Turkish newspaper (1949–1960)

Zafer (Victory) was a daily newspaper which was published in Ankara, Turkey, between 1949 and 1960. It was one of the leading newspapers in Turkey during the 1950s. It is known for its close affiliation with the Democrat Party (DP) which was the ruling party in the period between 1950 and 1960. The paper was closed by the Turkish authorities immediately after the military coup on 27 May 1960 which ended the rule of the DP.

==History and profile==
Zafer was first published on 30 April 1949. It came out daily and was headquartered in Ankara. Its founder was Mümtaz Faik Fenik who was a journalist and a deputy of Ankara for the DP. He also headed the DP's campaign in the 1946 election. The publishing company was the Güneş Press owned by Fenik. Later the paper was managed by other DP members, including Zeki Rıza Sporel, Zühtü Hilmi Velibeşe and Kâmil Gündeş. Editors-in-chief of Zafer included Şemsi Cemil Altay, Fatin Fuad, Sacid Ögel, Cenap Yakar, Turhan Dilligil and Atilla Onuk. Its major contributors were Adviye Fenik, Ali Fuat Başgil, Ahmet Muhip Dıranas, Bahadır Ülger, Burhan Apaydın, Burhan Belge, Fazıl Ahmet Aykaç, Hikmet Yazıcıoğlu, Orhan Seyfi Orhon, Rıfkı Salim Burçak, Sefaettin Karanakçı and Perihan Parla.

As a result of its closeness to the ruling party Zafer was named as the "partisan publication" by the opposition figures.
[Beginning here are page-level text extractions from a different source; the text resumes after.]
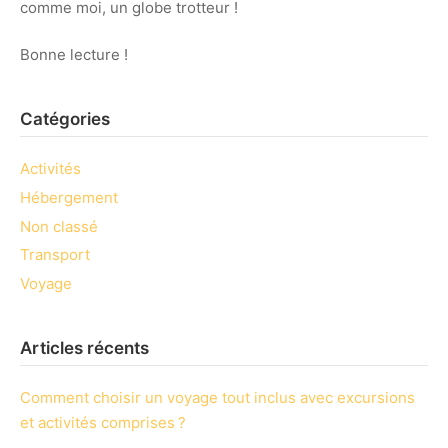
comme moi, un globe trotteur !
Bonne lecture !
Catégories
Activités
Hébergement
Non classé
Transport
Voyage
Articles récents
Comment choisir un voyage tout inclus avec excursions
et activités comprises ?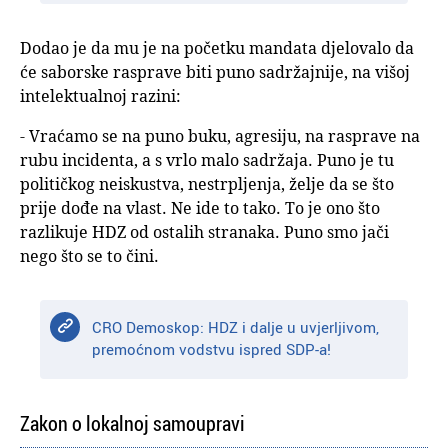
Dodao je da mu je na početku mandata djelovalo da
će saborske rasprave biti puno sadržajnije, na višoj
intelektualnoj razini:
- Vraćamo se na puno buku, agresiju, na rasprave na
rubu incidenta, a s vrlo malo sadržaja. Puno je tu
političkog neiskustva, nestrpljenja, želje da se što
prije dođe na vlast. Ne ide to tako. To je ono što
razlikuje HDZ od ostalih stranaka. Puno smo jači
nego što se to čini.
CRO Demoskop: HDZ i dalje u uvjerljivom,
premoćnom vodstvu ispred SDP-a!
Zakon o lokalnoj samoupravi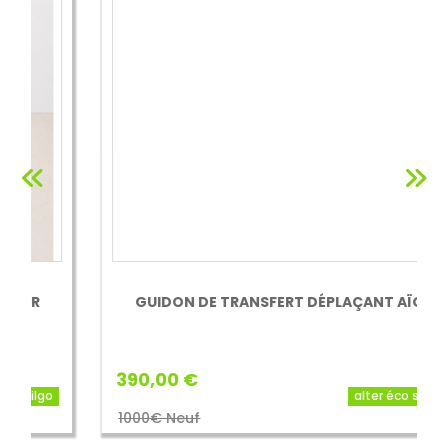
GUIDON DE TRANSFERT DÉPLAÇANT AÏGO
390,00 €
alter éco santé
1000€ Neuf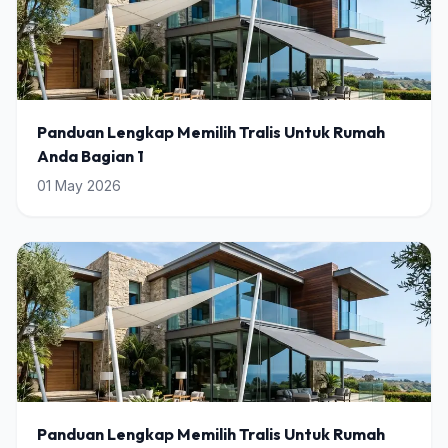
Panduan Lengkap Memilih Tralis Untuk Rumah
Anda Bagian 1
01 May 2026
Panduan Lengkap Memilih Tralis Untuk Rumah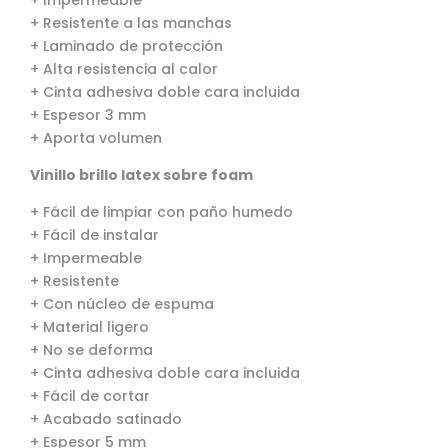
+ Impermeable
+ Resistente a las manchas
+ Laminado de protección
+ Alta resistencia al calor
+ Cinta adhesiva doble cara incluida
+ Espesor 3 mm
+ Aporta volumen
Vinillo brillo latex sobre foam
+ Fácil de limpiar con paño humedo
+ Fácil de instalar
+ Impermeable
+ Resistente
+ Con núcleo de espuma
+ Material ligero
+ No se deforma
+ Cinta adhesiva doble cara incluida
+ Fácil de cortar
+ Acabado satinado
+ Espesor 5 mm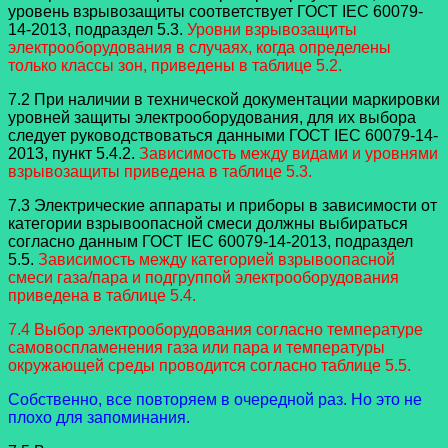
уровень взрывозащиты соответствует ГОСТ IEC 60079-
14-2013, подраздел 5.3.
Уровни взрывозащиты
электрооборудования в случаях, когда определены
только классы зон, приведены в таблице 5.2.
7.2 При наличии в технической документации маркировки
уровней защиты электрооборудования, для их выбора
следует руководствоваться данными ГОСТ IEC 60079-14-
2013, пункт 5.4.2.
Зависимость между видами и уровнями
взрывозащиты приведена в таблице 5.3.
7.3 Электрические аппараты и приборы в зависимости от
категории взрывоопасной смеси должны выбираться
согласно данным ГОСТ IEC 60079-14-2013, подраздел
5.5.
Зависимость между категорией взрывоопасной
смеси газа/пара и подгруппой электрооборудования
приведена в таблице 5.4.
7.4 Выбор электрооборудования согласно температуре
самовоспламенения газа или пара и температуры
окружающей среды проводится согласно таблице 5.5.
Собственно, все повторяем в очередной раз. Но это не
плохо для запоминания.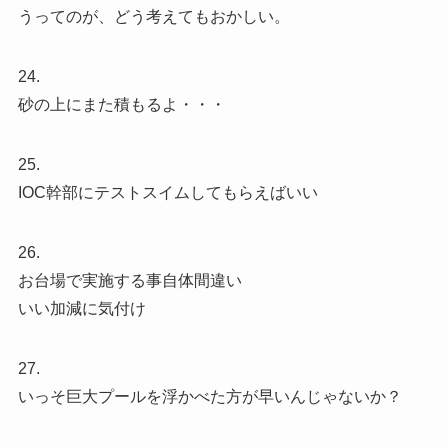
うってのが、どう考えてもおかしい。
24.
砂の上にまた積もるよ・・・
25.
IOC幹部にテストスイムしてもらえばいい
26.
お台場で実施する事自体間違い
いい加減に気付け
27.
いっそ巨大プールを浮かべた方が早いんじゃないか？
The paper was given the highest number of official advertisements in the period between 1951 and 1958.

Zafer was one of the Turkish newspapers which supported the resistance of Hungarian people against the Soviet Union in 1956. The others were Milliyet and Hürriyet.

The last issue of Zafer numbered 3832 appeared on 26 May 1960, a day before the military coup.